Cristo ci ha redenti! Ciò significa: Egli ci ha donato la possibilità di realizzare l’intera verità del nostro essere; Egli ha liberato la nostra libertà dal dominio della concupiscenza. E se l’uomo redento ancora pecca, ciò non è dovuto all’imperfezione dell’atto redentore di Cristo, ma alla volontà dell’uomo di sottrarsi alla grazia che sgorga da quell’atto.
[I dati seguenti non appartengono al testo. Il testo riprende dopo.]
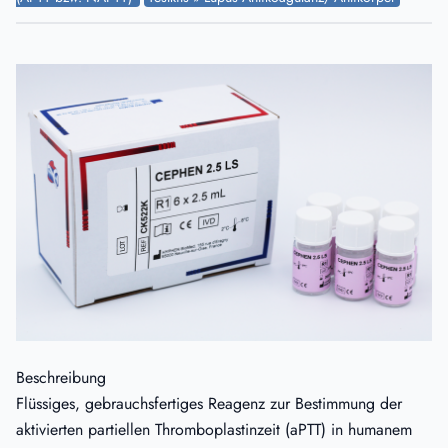
Beschreibung
Flüssiges, gebrauchsfertiges Reagenz zur Bestimmung der
aktivierten partiellen Thromboplastinzeit (aPTT) in humanem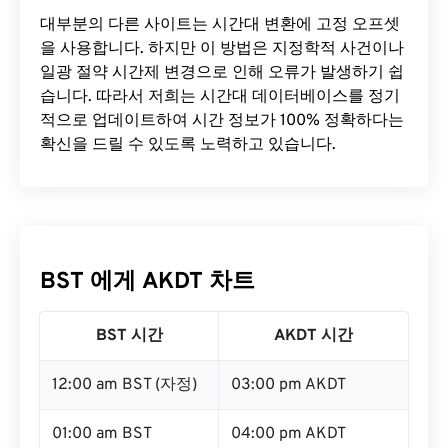
대부분의 다른 사이트는 시간대 변환에 ​​고정 오프셋
을 사용합니다. 하지만 이 방법은 지정학적 사건이나
일광 절약 시간제 변경으로 인해 오류가 발생하기 쉽
습니다. 따라서 저희는 시간대 데이터베이스를 정기
적으로 업데이트하여 시간 정보가 100% 정확하다는
확신을 드릴 수 있도록 노력하고 있습니다.
BST 에게 AKDT 차트
BST 시간
AKDT 시간
12:00 am BST (자정)
03:00 pm AKDT
01:00 am BST
04:00 pm AKDT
Il comandamento di Dio è certo proporzionato alle capacità dell’uomo: ma alle capacità dell’uomo a cui è donato lo Spirito Santo; dell’uomo che, se caduto nel peccato, può sempre ottenere il perdono e godere della presenza dello Spirito.

La riconciliazione della coscienza umana degli sposi col Dio della Verità e dell’Amore passa attraverso la remissione dei peccati, attraverso l’umile riconoscimento che noi non ci siamo adeguati, per così dire, e commisurati alla Verità ed alle sue esigenze e non attraverso l’orgogliosa riconduzione della Verità e delle sue esigenze a ciò che noi decidiamo sia vero e buono. La nostra libertà è nell’essere servi della Verità. Come abbiamo letto nella Liturgia delle Ore ieri:  “Si dimostra tuo servo migliore non colui che pretende di sentire da te quello che egli vuole, ma che piuttosto vuole quello che ha udito da te” (S. Agostino, Confessioni, 10, 26, 37).

La nostra carità pastorale verso gli sposi consiste nell’essere sempre disponibili ad offrire loro il perdono dei peccati, attraverso il Sacramento della Penitenza, non nello sminuire ai loro occhi la grandezza e la dignità del loro amore coniugale.